Co-op Academy Leeds (formerly Primrose High School) is a co-operative academy in Leeds, West Yorkshire, England. It is a part of the Co-op Academies Trust, which is sponsored by The Co-operative Group.

Site
The school is in the eastern corner of Leeds city centre. The original site for the school was on Hill Street and Dolly Lane. The school had a main site and a separate annexe, which had a maths department, science department and a sixth form department. In September 2006 the school moved to a new purpose-built site, which is part of a PFI scheme.

Education Leeds held consultations in regards to closing Primrose High School and replacing it with The Co-operative Academy of Leeds on the same site, which would be sponsored by The Co-operative Group.
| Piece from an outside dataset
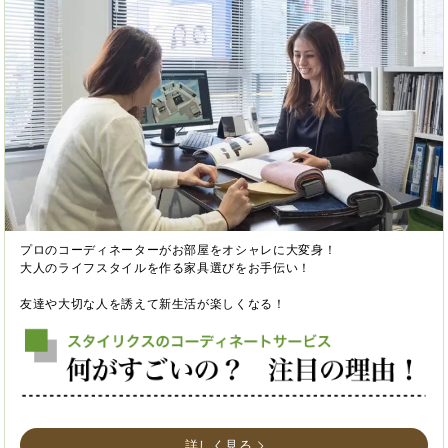
プロのコーディネーターがお部屋をオシャレに大変身！
大人のライフスタイルを作る家具選びをお手伝い！
友達や大切な人を誘えて新生活が楽しくなる！
詳しく見る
Primrose High School closed in August 2011 and re-opened as The Co-operative academy of Leeds in September 2011.This school is near Shakespeare Primary School and Harehills Primary School.
In September 2018 it was renamed Co-op Academy Leeds in line with Co-op Academies Trust new branding and naming strategy.

Truancy
Primrose High School was criticised after a report, published in January 2008 and reported in the Yorkshire Evening Post, stated the school to have the second worst truancy rate for any secondary school in Leeds, the worst being the City of Leeds School in Woodhouse.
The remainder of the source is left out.